A homenagem ocorreu durante audiência pública, que abordou também os casos de Wilson Silva, marido de Ana Rosa, e Issami Okano. Todos os três militavam na Ação Libertadora Nacional (ALN). Silva e Okano (que foi aluno do IQ) também foram capturados em 1974 e encontram-se desaparecidos desde então. O ex-delegado Cláudio Guerra declarou no seu livro Memórias de uma Guerra Suja (2012) ter transportado e incinerado os corpos de Ana Rosa e de Silva.

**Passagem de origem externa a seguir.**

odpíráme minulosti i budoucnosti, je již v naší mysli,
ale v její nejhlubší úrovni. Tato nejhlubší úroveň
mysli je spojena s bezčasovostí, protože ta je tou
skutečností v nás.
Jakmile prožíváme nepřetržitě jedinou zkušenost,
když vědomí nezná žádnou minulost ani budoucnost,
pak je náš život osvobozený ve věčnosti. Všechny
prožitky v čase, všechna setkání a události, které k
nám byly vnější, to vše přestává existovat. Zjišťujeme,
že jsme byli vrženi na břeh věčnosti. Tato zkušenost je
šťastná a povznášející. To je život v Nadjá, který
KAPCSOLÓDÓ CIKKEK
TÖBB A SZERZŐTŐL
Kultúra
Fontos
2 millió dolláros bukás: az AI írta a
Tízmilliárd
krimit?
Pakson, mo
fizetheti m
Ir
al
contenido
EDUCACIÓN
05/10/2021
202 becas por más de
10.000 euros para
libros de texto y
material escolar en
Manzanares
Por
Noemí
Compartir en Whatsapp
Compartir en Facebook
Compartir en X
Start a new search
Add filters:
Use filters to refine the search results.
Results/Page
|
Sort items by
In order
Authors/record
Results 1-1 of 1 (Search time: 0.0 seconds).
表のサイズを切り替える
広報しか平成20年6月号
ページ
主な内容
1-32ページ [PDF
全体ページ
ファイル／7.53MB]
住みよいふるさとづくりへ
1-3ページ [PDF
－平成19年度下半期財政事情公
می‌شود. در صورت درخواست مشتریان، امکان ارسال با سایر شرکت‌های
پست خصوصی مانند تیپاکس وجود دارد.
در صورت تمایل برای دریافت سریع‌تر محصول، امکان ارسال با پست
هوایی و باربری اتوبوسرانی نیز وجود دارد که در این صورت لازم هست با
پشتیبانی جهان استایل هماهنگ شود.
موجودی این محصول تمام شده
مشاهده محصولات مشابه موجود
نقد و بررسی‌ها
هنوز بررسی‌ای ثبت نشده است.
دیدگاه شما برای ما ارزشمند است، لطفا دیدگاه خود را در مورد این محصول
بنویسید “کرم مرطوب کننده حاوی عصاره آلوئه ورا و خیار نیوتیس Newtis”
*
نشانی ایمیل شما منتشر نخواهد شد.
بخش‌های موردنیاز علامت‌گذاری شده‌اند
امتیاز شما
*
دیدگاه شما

Estiveram presentes o professor aposentado Bernardo Kucinski (ECA-USP), irmão de Ana Rosa; a professora Vera Paiva (IP-USP), filha do ex-deputado federal Rubens Paiva (desaparecido desde 1971); Rosa Cardoso e Maria Rita Kehl, integrantes da Comissão Nacional da Verdade; professores e estudantes de diversas unidades.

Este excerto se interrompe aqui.